The listing below contains a span that opens with the line containing "Punti Vendita" and closes with the line containing "Prossimamente". Return that span exactly.
"""
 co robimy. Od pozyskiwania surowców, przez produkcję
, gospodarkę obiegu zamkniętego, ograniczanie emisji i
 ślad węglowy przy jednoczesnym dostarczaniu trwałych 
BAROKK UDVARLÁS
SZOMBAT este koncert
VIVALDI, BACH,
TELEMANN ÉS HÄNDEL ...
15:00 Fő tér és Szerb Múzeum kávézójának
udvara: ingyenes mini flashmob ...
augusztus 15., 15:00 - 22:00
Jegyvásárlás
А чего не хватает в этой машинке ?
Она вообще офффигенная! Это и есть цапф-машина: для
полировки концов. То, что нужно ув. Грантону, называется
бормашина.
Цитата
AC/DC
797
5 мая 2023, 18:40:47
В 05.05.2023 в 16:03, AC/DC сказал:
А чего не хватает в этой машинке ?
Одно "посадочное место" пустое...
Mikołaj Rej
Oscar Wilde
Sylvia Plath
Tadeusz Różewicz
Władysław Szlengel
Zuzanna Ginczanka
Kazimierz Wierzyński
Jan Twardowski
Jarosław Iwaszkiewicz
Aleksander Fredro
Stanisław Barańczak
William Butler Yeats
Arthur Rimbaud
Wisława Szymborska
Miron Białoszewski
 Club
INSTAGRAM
"""
"""
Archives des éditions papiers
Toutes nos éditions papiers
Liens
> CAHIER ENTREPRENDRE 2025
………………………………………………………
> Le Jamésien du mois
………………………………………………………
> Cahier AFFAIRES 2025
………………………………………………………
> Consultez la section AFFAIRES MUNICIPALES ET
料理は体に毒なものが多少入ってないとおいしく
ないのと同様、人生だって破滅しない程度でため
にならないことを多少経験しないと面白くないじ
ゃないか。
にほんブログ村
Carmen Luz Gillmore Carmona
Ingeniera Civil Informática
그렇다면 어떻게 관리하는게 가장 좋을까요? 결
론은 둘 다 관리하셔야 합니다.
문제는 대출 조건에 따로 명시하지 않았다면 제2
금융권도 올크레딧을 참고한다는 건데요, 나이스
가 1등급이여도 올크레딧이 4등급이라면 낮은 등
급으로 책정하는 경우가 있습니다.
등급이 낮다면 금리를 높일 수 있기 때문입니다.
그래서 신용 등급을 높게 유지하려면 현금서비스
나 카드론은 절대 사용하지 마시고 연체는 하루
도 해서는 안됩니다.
"""
"""
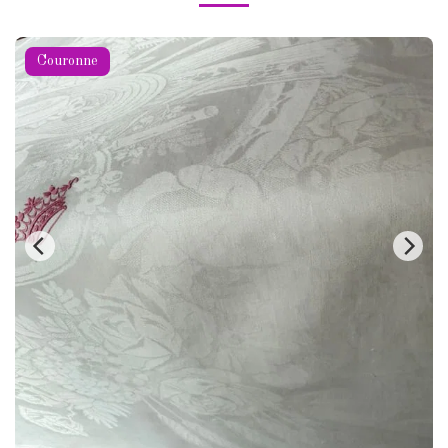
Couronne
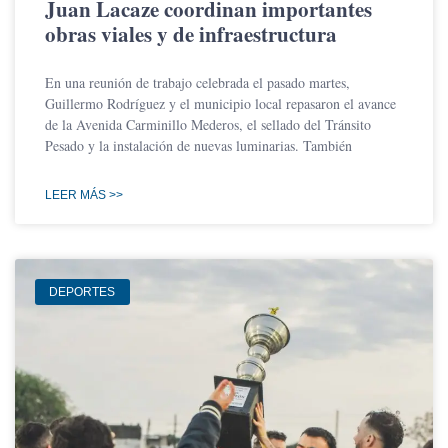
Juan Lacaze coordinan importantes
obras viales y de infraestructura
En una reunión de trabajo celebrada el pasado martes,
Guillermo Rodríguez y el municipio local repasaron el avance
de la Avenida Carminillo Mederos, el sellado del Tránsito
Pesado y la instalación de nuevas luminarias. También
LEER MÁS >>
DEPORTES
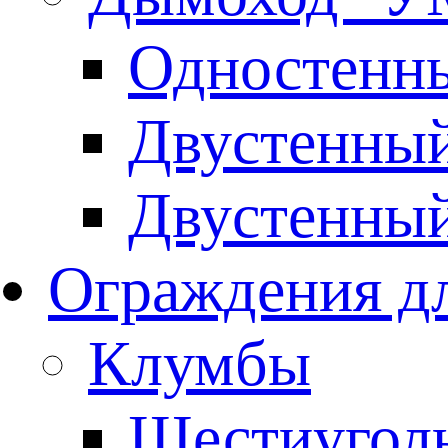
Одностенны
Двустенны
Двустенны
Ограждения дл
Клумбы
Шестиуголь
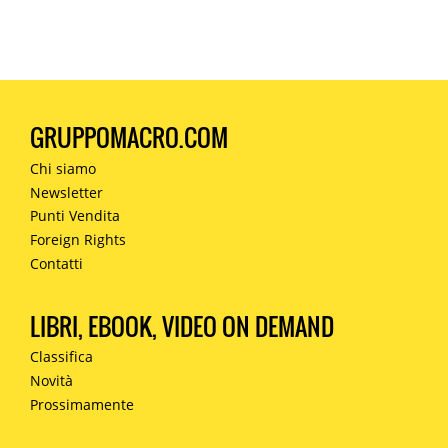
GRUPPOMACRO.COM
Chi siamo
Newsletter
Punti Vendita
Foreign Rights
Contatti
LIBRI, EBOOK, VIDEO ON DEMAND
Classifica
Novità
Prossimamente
"""
* _EXERCISE SOLUTION_:
Punti Vendita
Foreign Rights
Contatti
LIBRI, EBOOK, VIDEO ON DEMAND
Classifica
Novità
Prossimamente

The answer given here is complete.